DATA TO EXAMINE >>
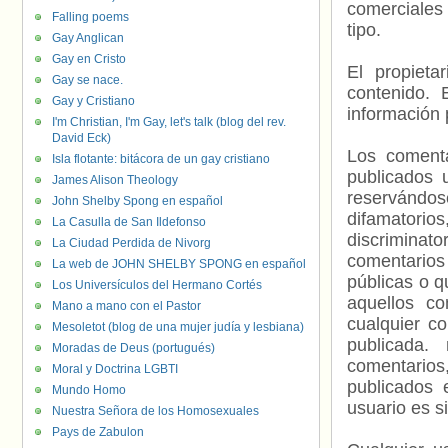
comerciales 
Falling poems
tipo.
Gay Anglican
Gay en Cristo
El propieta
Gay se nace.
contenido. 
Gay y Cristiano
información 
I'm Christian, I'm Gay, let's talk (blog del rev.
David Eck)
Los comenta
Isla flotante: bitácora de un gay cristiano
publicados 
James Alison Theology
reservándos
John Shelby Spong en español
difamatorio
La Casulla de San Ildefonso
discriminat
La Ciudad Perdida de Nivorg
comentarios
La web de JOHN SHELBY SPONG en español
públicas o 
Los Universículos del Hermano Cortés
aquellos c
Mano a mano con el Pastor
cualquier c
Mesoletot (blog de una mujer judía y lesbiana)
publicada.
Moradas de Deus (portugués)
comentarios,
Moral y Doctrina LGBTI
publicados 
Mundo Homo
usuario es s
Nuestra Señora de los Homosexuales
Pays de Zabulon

* * *

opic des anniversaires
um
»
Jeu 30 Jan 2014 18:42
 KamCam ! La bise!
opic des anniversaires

* * *

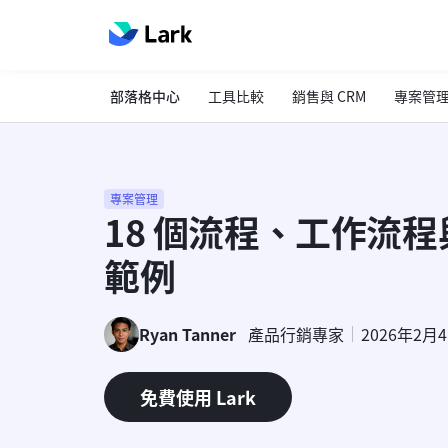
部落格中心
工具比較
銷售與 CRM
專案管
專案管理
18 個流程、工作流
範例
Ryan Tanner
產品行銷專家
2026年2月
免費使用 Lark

WORK REQUIRED >> Within the listing above, the range opens at the line with "Mesoletot (blog de" and closes at the line with "Pays de Zabulon". Reproduce exactly the lines of that range, including both ends.

TASK SOLUTION >>
Mesoletot (blog de una mujer judía y lesbiana)
publicada.
Moradas de Deus (portugués)
comentarios,
Moral y Doctrina LGBTI
publicados 
Mundo Homo
usuario es s
Nuestra Señora de los Homosexuales
Pays de Zabulon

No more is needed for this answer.